Le point de départ de Work/Travail/Arbeid tient dans une simple question : une chorégraphie peut-elle être exécutée sous forme d’exposition ? Pour la danseuse et chorégraphe belge Anne Teresa De Keersmaeker, la réponse est oui. Elle le démontre avec audace à travers cette performance qui revisite la partition de son ballet de danse contemporaine Vortex Temporum (2013) sur la musique de Gérald Grisey. Cette création détonante met en jeu la notion de labeur dans la danse en jouant sur la durée. Transposée dans un musée, l’œuvre se métamorphose et s’étend, s’intègre dans un nouvel espace-temps où le public défile de façon continue pendant les heures d’ouverture. Work/Travail/Arbeid s’inscrit dans la prolongation de performances au croisement de la danse et des arts plastiques. Après être passée, entre autres, par la Tate Modern de Londres, le Centre Pompidou de Paris et le MoMA de New York, c’est au tour du festival Red Bridge Project de mettre en lumière cette œuvre majeure qui aura pour décor durant deux jours le Musée d’art moderne (Mudam) de Luxembourg, les 14 et 15 avril.
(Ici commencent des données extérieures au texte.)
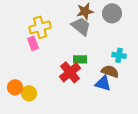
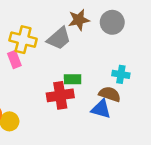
gray trapezoid: (81, 26) -> (59, 38), moved, turned 100
yellow cross: (40, 27) -> (23, 40), turned 30
red cross: (70, 72) -> (60, 95), turned 30

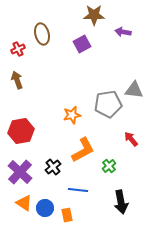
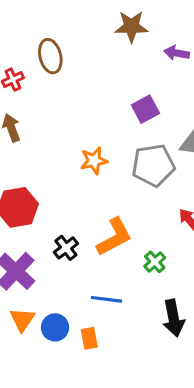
purple square: (82, 44) -> (145, 109), moved
orange star: (72, 115) -> (94, 161), moved
black cross: (53, 167) -> (66, 248), moved
orange triangle: (24, 203) -> (22, 320), turned 30

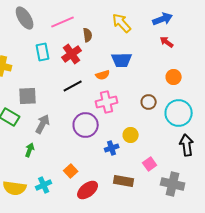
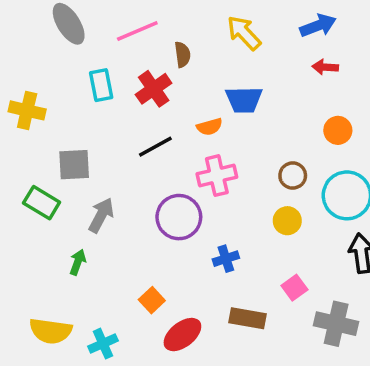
red arrow: (167, 42) -> (325, 67), turned -32
yellow circle: (131, 135) -> (287, 221), moved
cyan cross: (44, 185) -> (103, 344), moved

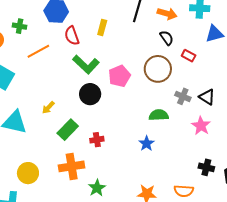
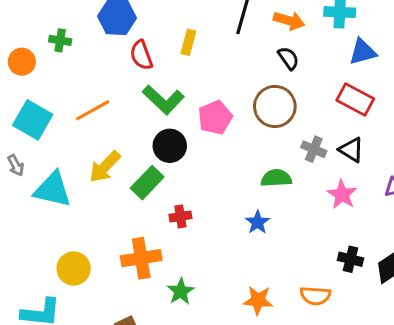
orange line: (38, 51) -> (93, 110), moved
red rectangle: (189, 56) -> (355, 99), moved, size x1.6
yellow arrow: (48, 108) -> (105, 167), size x1.6
green rectangle: (68, 130) -> (147, 183), moved

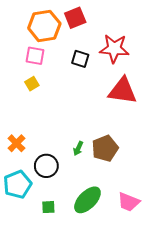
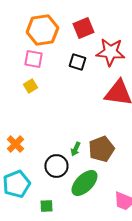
red square: (75, 18) -> (83, 28), moved
black circle: (46, 166) -> (56, 166), moved
green ellipse: (87, 200) -> (84, 183), moved

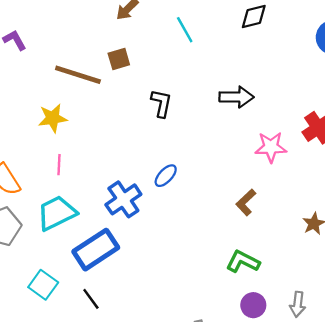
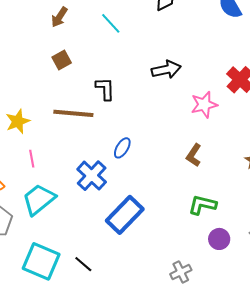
brown line: (78, 75) -> (73, 113), moved
blue rectangle: (96, 250) -> (125, 215), moved
cyan square: (43, 285) -> (41, 261), size x1.5

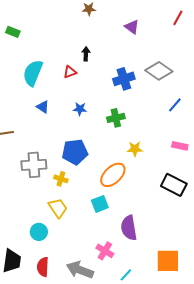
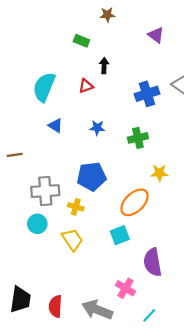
green rectangle: (13, 32) -> (81, 41), moved
cyan circle: (39, 232) -> (37, 224), moved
Native de Malines, Anne Teresa De Keersmaeker a révolutionné la danse contemporaine avec sa compagnie Rosas. Sa plus récente création s’articule autour des 6 Suites pour violoncelle seul de Bach, composées entre 1720 et 1725. Un spectacle à découvrir aussi (lire autre texte) au cours du rendez-vous luxembourgeois dont elle est la figure centrale.